The recent bench ruling in the bankruptcy case of Serta Simmons Bedding, LLC (Serta) by Judge David R. Jones of the Southern District of Texas finding that, in his mind, there is no ambiguity that Serta’s 2020 up-tier transaction was an “open market purchase” is noteworthy for the certainty it provides on this issue notwithstanding contrary views from a federal court in the jurisdiction of the governing law of the credit agreement, and serves as a reminder on the importance of certain rules of contract interpretation. See In re Serta Simmons Bedding, No. 23-09001 (DRJ) (Bankr. S.D. Tex. Mar. 2023) (Hr’g. Tr. Mar. 28, 2023). In this article, we summarize the Serta up-tier transaction and its treatment by the courts, and provide practical guidance to market participants dealing with these type of transactions.

The Serta Transaction

In June 2020, Serta entered into a liability management transaction whereby a majority of existing lenders (the participating lenders) provided new priming loans and exchanged their existing loans for new priority debt (the transaction).
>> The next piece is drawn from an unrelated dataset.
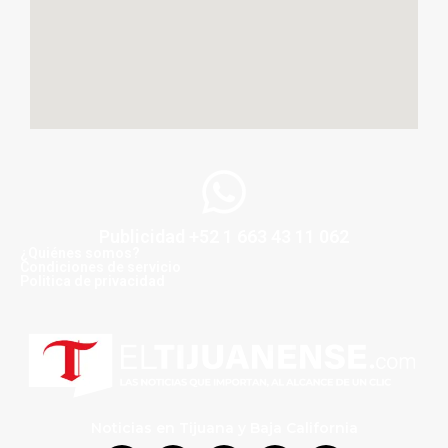
Publicidad +52 1 663 43 11 062
¿Quiénes somos?
Condiciones de servicio
Politica de privacidad
Noticias en Tijuana y Baja California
The transaction with the participating lenders created two new tranches of senior debt: $200 million of new first-out superpriority debt and $875 million of senior and second-out superpriority debt. The $875 million second tranche was used as consideration to “purchase” approximately $1.2 billion of pre-existing debt through “open market purchases” to the exclusion of lenders not invited to participate (the excluded lenders) and whose remaining debt became subordinated (i.e., third-out debt). While the credit agreement contained a “sacred right” requiring that any payment from Serta to any lender be distributed pro rata among all lenders, there was an exception to such pro rata treatment for “open market purchases” and the credit agreement permitted amendments facilitating the transaction with the consent of a simple majority of lenders.